The Buzzing Humble Bumble Bee

I will be returning to Colorado soon, in June, the best time of year for Colorado. Yes, it is also tornado season, but June is when the flowers bloom, the birds sing, the baby antelope prance and play on the prairies, and the parks are filled with laughing children.

It is also the best time of year to photograph one of my favorites subjects, the Bumble Bee. They photograph very well. I love those "grab" moments when a bee pulls it's head from the center of a flower and is covered with pollen, and I love listening to their buzz as they move from plant to plant, completely oblivious to the camera's lens.

In Shakespeare's time, in fact, right up to around World War I, Bumble Bees were called Humble Bees. Charles Darwin referred to Bumble Bees as Humble Bees in The Origin of the Species.

I much prefer the Humble Bee.

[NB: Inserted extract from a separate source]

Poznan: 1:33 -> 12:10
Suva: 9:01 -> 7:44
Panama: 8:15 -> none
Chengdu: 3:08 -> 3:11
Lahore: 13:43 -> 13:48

They are not pretentious creatures, begging for attention, flapping and calling and showing off the way some geese might do. No, they simply move from flower to flower, sharing the love.

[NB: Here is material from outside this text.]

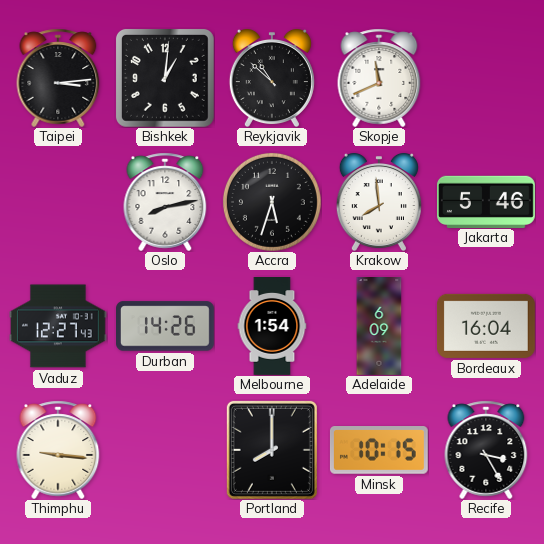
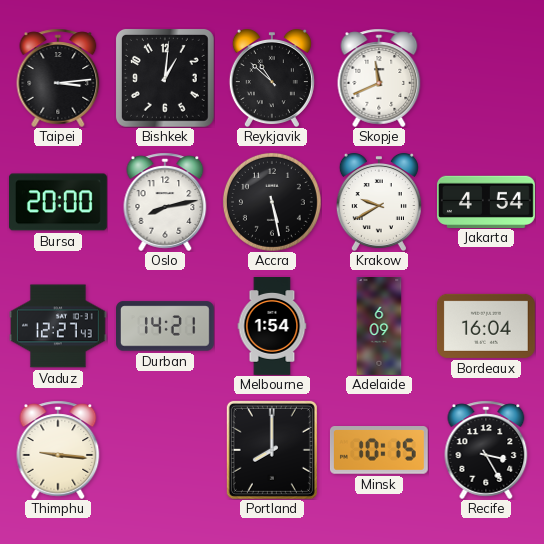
Bursa: none -> 20:00
Accra: 5:33 -> 5:28
Krakow: 7:59 -> 9:40
Jakarta: 5:46 -> 4:54
Durban: 14:26 -> 14:21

I haven't seen a single bee this year, that I recall. Though we seem to have a shortage of flowers around the house we are renting, we certainly do not have a shortage of wasps! The red wasps are everywhere, and in Texas, some of these wasps are as big as longhorn cattle!

And I miss the sound of the Humble Bumble Bee, though I know I will hear it again soon. A remarkable little bit of trivia that I just learned: The Humble Bee's humming sound does not come from the beating of its wings, but from the vibration of its flight muscles.

Another bit of trivia, contrary to popular myth, it is not a scientific mystery as to why the Humble Bee manages to fly in spite of its heavy body weight compared to the lightness of its wings. The wings of the Humble Bumble Bee function in a similar fashion to those of the hummingbird, like reverse-pitch, semirotary helicopter blades. Hummingbird wings are often compared to helicopter blades.

I can picture the moment when a bright, young scientist, perhaps an aviation engineer, a dreamer who believed in miracles, who understood the perfection of all God's creatures, sitting on his back porch, his coffee cup in one hand, a piece of toast in the other, glanced over at a flower, at the Humble Bumble Bee moving near his head, just close enough for the scientist to see the rotation of its wings, and the scientist said, "Hey, I wonder if..."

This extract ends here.